One of my favorite lines in Luke’s version of the Christmas story is Luke 2:19… “But Mary treasured up all these things and pondered them in her heart.” I don’t know about you, but I like to ponder. Ponder isn’t a word that we use too often in modern language (unless you’re a Vikings fan), but ponder means to reflect with thoroughness and care. My trouble with pondering is that it almost always involves tears. When I ponder the past twelve months, my eyes moisten… For anyone that knows me even a little, that does not come as a surprise. I am a crier. Don’t label me as a baby or a wimp; I merely succumb to outward signs of emotion when something pulls at my heart strings. I cry at funerals; I cry at weddings; I cry at recitals; I cry at sporting events; I cry during movies; I even cry during commercials. I just can’t help it. I used to try and hide my tears, but I have embraced the fact that is how God made me and if the Bible tells me that I was made in the image of my Creator, then God must be emotional as well.

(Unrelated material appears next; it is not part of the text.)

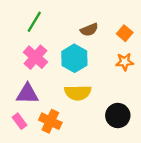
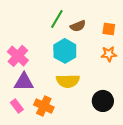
green line: (34, 22) -> (57, 19), moved
orange square: (125, 33) -> (109, 29), turned -32
pink cross: (35, 57) -> (18, 56), moved

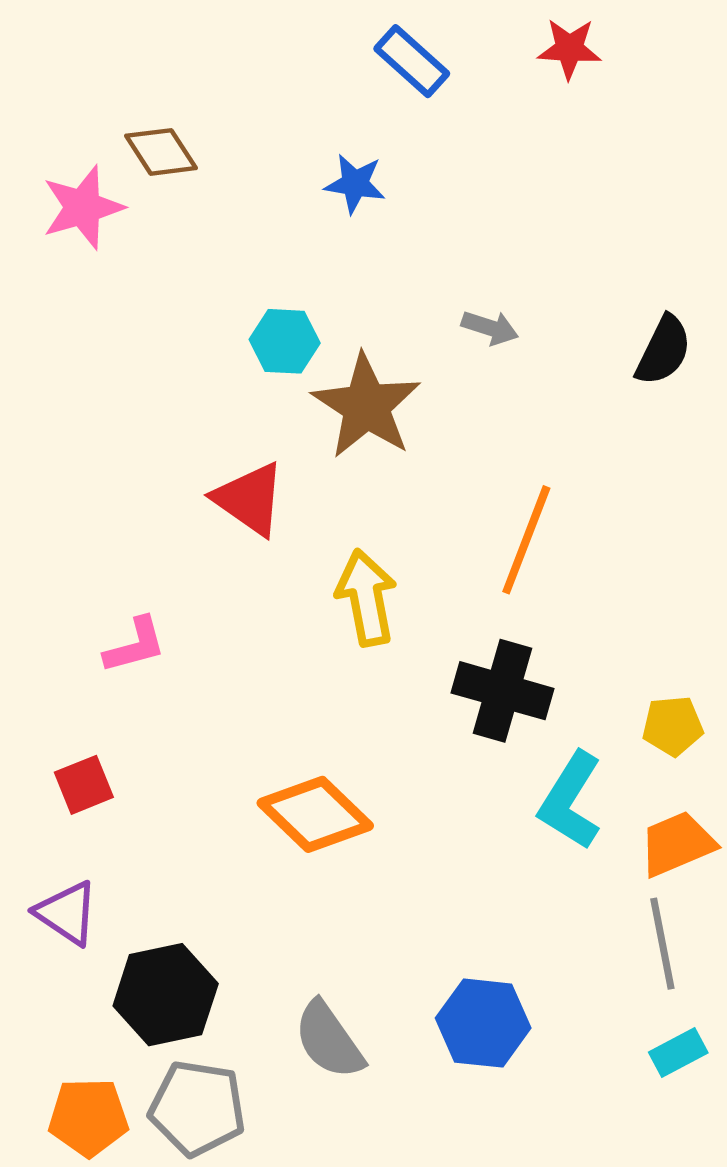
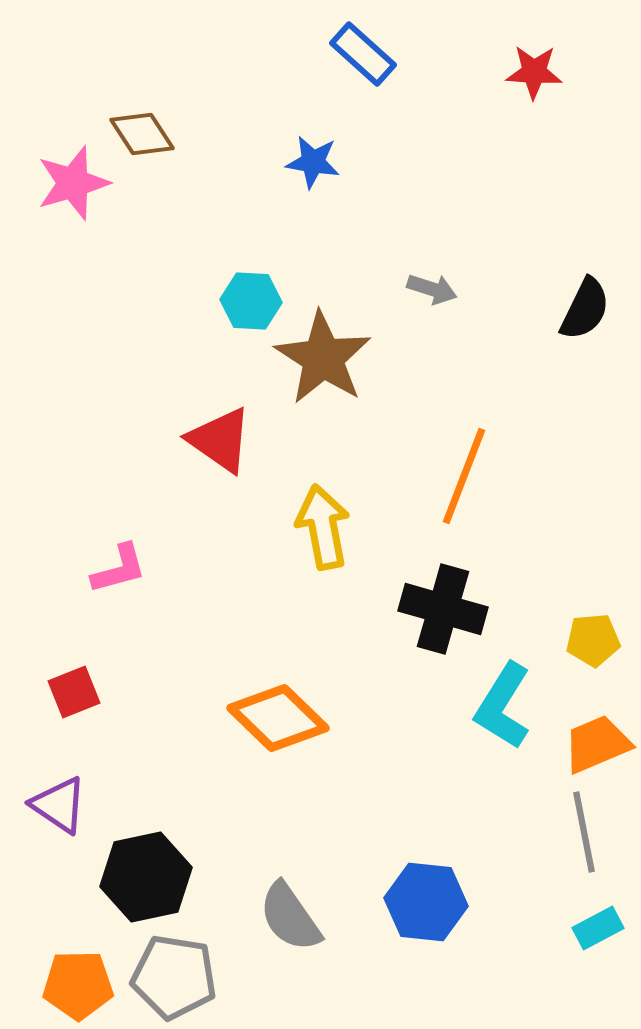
red star: (569, 49) -> (534, 72), moved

One of the most recent events that lodged a lump in my throat and caused my eyes to drip and my nose to snivel happened last week Sunday morning. After scheduling communion for four Sundays in a row, one might argue that the sacrament would lose its specialness, but the communion service on December 21 will be one that I will not forget for a very long time. Mike had asked me to send out an email to the congregation concerning children taking communion and had also given me an announcement to print in the bulletin, so I was not in the dark about what was going to happen, but my emotions were not prepared for what I was going to witness.

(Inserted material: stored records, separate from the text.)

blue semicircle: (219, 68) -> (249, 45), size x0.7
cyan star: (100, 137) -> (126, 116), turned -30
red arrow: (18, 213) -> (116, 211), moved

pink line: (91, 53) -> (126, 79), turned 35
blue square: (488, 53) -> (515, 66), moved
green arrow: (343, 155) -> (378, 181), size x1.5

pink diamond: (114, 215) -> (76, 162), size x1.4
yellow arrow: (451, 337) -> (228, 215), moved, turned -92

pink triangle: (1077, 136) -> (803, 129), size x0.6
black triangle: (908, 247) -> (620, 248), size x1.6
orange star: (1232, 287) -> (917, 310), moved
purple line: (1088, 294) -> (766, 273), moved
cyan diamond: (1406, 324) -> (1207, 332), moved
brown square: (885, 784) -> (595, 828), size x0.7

Maybe it was the conviction of the Holy Spirit during the message that primed the pump that morning, but as I returned to my pew and watched the people come forward for communion, the tears flowed. I have never seen a more beautiful picture of the salvation of the world being poured out for all. Sharing a common loaf of bread, a common cup, and a common need for a Savior, I witnessed people from every corner of life come forward. I inhaled the scene of kids who were unsure of how to navigate this new opportunity, mothers and fathers offering assistance to their youngsters, elderly Elders stooping low with their cup of juice so a child could dip his bread, farmers, pharisees, teachers, truck drivers, grandpas, grandmas, addicts, abusers, expectant mothers, suited men, and costumed shepherds… I scarce could take it in. And as I looked up, I saw the images on the screen of Jesus being nailed to the cross for each one. Blood dripping to the ground… grape juice dripping on the carpet… tears dripping off my chin…
During the first week of communion this Advent season, we were seated in front of a young family and I recall hearing the child think out loud, “I wonder why kids don’t get to eat”, and I found myself contemplating the same thing. Can you imagine preparing a meal for your family, and only allowing half of them to eat before the leftovers were put away? Jesus did more than prepare a meal for us, he offered himself to us.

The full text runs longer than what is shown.